Dans le genre pompier pyromane, beaucoup de ces produits favorisent la spéculation, qui se nourrit de l’incertitude et l’accroît. Du coup est mis à mal ce que la société attend de la sphère financière: qu’elle profite à qui a effectivement accepté d’assumer le risque. À quoi s’ajoute la peur des dérives délictueuses, des manipulations de cours, des détournements de fonds, des failles informatiques, des doubles comptabilités…

Restaurer la confiance

Comment exorciser la peur lorsque se dérobent les assurances sur lesquelles on comptait? La confiance, comme la fraternité, ne se décrète pas. En revanche, pour rassurer, on peut agir sur trois plans: politique, professionnel et personnel. Au niveau politique, une législation stable et une réglementation prudente au service d’institutions justes sont nécessaires, car certaines politiques, y compris les mieux intentionnées, engendrent l’incertitude. Je pense à la politique monétaire qui cherche à stimuler l’activité économique en noyant le marché dans un océan de liquidités; ce qui a le double effet de favoriser la hausse des valeurs boursières et de l’immobilier, tout en creusant le lit d’investissements risqués, mal discernés et fauteurs d’angoisse pour les épargnants. Cette politique pousse à la baisse les taux d’intérêt, jusqu’en territoire négatif. Du coup, la peur de perdre son argent déposé à la banque sur un compte-courant incite l’épargnant à conserver sa monnaie sous forme de billets ou à souscrire, non sans risque, à des crypto-monnaies.
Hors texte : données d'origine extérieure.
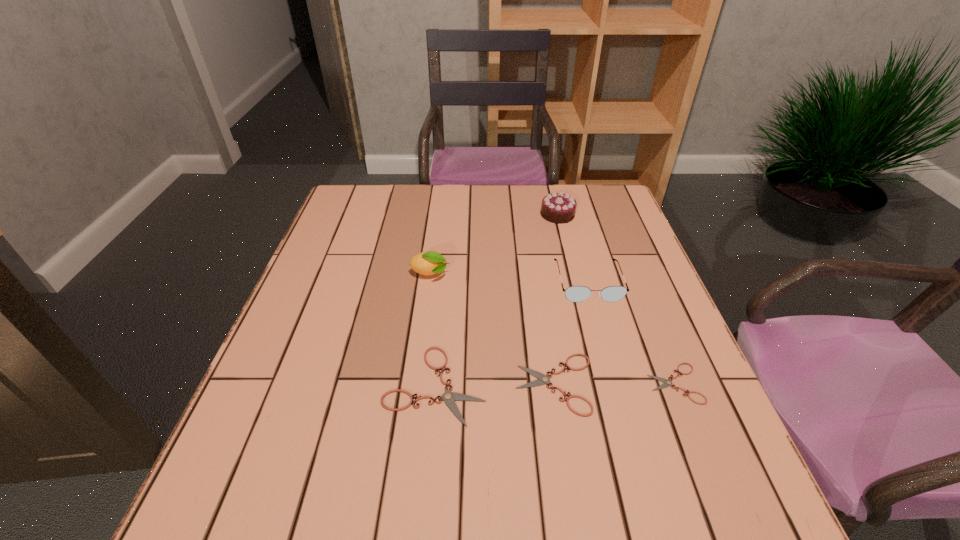 Locate an element on the screen. The image size is (960, 540). the leftmost shears is located at coordinates (449, 397).

Where is `the second tallest shears`? the second tallest shears is located at coordinates (542, 379).

Locate an element on the screen. The image size is (960, 540). the second shortest object is located at coordinates (542, 379).

Where is `the rightmost shears`? the rightmost shears is located at coordinates (667, 383).

Where is `the shortest shears`? This screenshot has width=960, height=540. the shortest shears is located at coordinates (667, 383).

I want to click on the farthest object, so click(x=559, y=208).

Find the location of a particular element. lemon is located at coordinates (428, 263).

Locate an element on the screen. The height and width of the screenshot is (540, 960). spectacles is located at coordinates (574, 293).

Locate an element on the screen. The image size is (960, 540). vacant area located on the back of the leftmost shears is located at coordinates (448, 242).

Locate an element on the screen. The image size is (960, 540). free location located on the left of the second shortest shears is located at coordinates (320, 384). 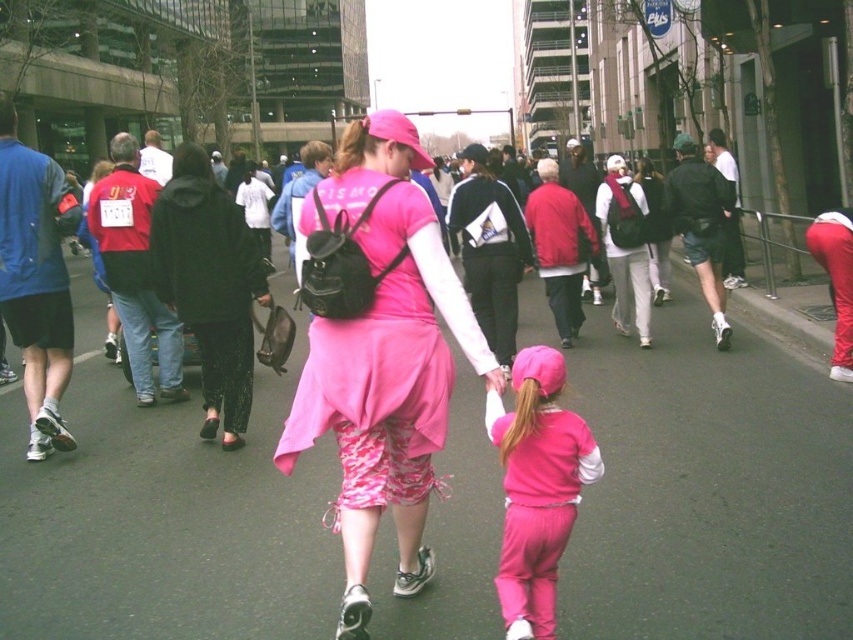 Based on the photo, you are a fashion designer observing the participants in this street scene. You notice two items of clothing at the center of the image. Which clothing item is positioned higher on the body between the matte pink dress at center and the pink fleece pants at center?

The matte pink dress at center is positioned higher on the body than the pink fleece pants at center.

In the scene shown: You are a photographer standing on the sidewalk and want to take a photo of the matte pink dress at center and the pink fleece pants at center. Which one should you focus on first to ensure it appears sharp in the photo?

The matte pink dress at center is closer to you than the pink fleece pants at center, so you should focus on the matte pink dress at center first to ensure it appears sharp in the photo.

You are a photographer at the event and want to capture both the matte pink dress at center and the pink fleece pants at center in a single frame. Which object should you adjust your camera to focus on first if you want to ensure both are in the shot?

The matte pink dress at center is positioned on the left side of pink fleece pants at center, so you should focus on the pink fleece pants at center first to ensure both are captured in the frame.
Seraient-elles efficientes, ces politiques nationales ne suffisent plus. Car l’une des sources importantes d’incertitude et de peur provient de la mondialisation. L’ouverture de l’espace économique force chacun à se concentrer sur son cœur de métier, et donc à compter sur des spécialités qu’il ne maîtrise pas. À la manière des compétitions sportives, la concurrence fonctionne (comme toute compétition) à l’exclusion, génératrice de peur.

Qui plus est, chaque État souverain, cherchant à privilégier ses champions nationaux, fait passer au second plan les soucis écologiques qui nécessitent pourtant une coopération internationale accrue.[2] Bien sûr, le nettoyage des niches financières qui cultivent les zones d’ombre (paradis fiscaux, finance offshore, pays non coopératifs) suppose également des accords internationaux, d’autant plus difficiles à mettre en œuvre que ces territoires sont utilisés non seulement par des épargnants en mal d’optimisation fiscale et par des malfrats, mais encore pour les basses œuvres des États eux-mêmes.

Au niveau professionnel, il paraît urgent de revoir le système de rémunération, qui se révèle être un véritable pousse-au-crime: trop souvent, pour motiver les collaborateurs, il privilégie les solutions les plus risquées, supposées être les plus rentables. 

La tentation du parapluie

Au niveau personnel, chacun cherche le bon refuge, plaçant son patrimoine dans la pierre, dans l’or, dans les œuvres d’art ou dans les monnaies supposées les plus robustes (dont le franc suisse). Par peur de la dévalorisation monétaire ou d’un prélèvement obligatoire sur les dépôts en banque, certains, on l’a dit, conservent leurs avoirs sous forme de billets ou lorgnent avec concupiscence vers les crypto-monnaies et les monnaies privées, genre Libra, envisagées par les grandes plateformes électroniques. Ils échappent peut-être ainsi aux contrecoups des politiques publiques, mais c’est pour tomber de Charybde en Scylla.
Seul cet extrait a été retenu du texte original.